■ **What you have to do**
Every entry below has to appear again in your reply, word for word, but no picture may.
· · · ·
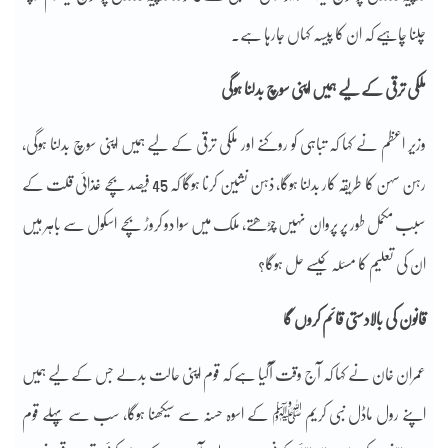
چلنا چاہیے کہ ان کا پیسہ کہاں جارہا ہے۔
ملکی ترقی کے لیے ہمیں اپنی سوچ بدلنا ہوگی
وزیر اعظم نے کہا کہ تباہی کو روکنے اور ملکی ترقی کے لیے ہمیں اپنی سوچ بدلنا ہوگی،
رہن سہن کا طریقہ کار بدلنا ہوگا، ذہن نشین کرنا ہوگا کہ 45 فیصد بچے غذائی قلت کے
سبب مکمل طور پر پروان نہیں چڑھتے، ملک میں سوا دو کروڑ بچے اسکول سے باہر ہیں
ان کی تعلیم کا مسئلہ کیسے حل ہوگا؟
قانون کی بالادستی قائم کروں گ
ا
عمران خان نے کہا کہ آج وقت آگیا ہے کہ قوم اپنی حالت بدلے جس کے لیے ہمیں
اپنے رول ماڈل نبی کریم ﷺ کے اسوہ حسنہ سے سیکھنا ہوگا، سب سے پہلے قوم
· · · ·
■ **Task response**
چلنا چاہیے کہ ان کا پیسہ کہاں جارہا ہے۔
ملکی ترقی کے لیے ہمیں اپنی سوچ بدلنا ہوگی
وزیر اعظم نے کہا کہ تباہی کو روکنے اور ملکی ترقی کے لیے ہمیں اپنی سوچ بدلنا ہوگی،
رہن سہن کا طریقہ کار بدلنا ہوگا، ذہن نشین کرنا ہوگا کہ 45 فیصد بچے غذائی قلت کے
سبب مکمل طور پر پروان نہیں چڑھتے، ملک میں سوا دو کروڑ بچے اسکول سے باہر ہیں
ان کی تعلیم کا مسئلہ کیسے حل ہوگا؟
قانون کی بالادستی قائم کروں گ
ا
عمران خان نے کہا کہ آج وقت آگیا ہے کہ قوم اپنی حالت بدلے جس کے لیے ہمیں
اپنے رول ماڈل نبی کریم ﷺ کے اسوہ حسنہ سے سیکھنا ہوگا، سب سے پہلے قوم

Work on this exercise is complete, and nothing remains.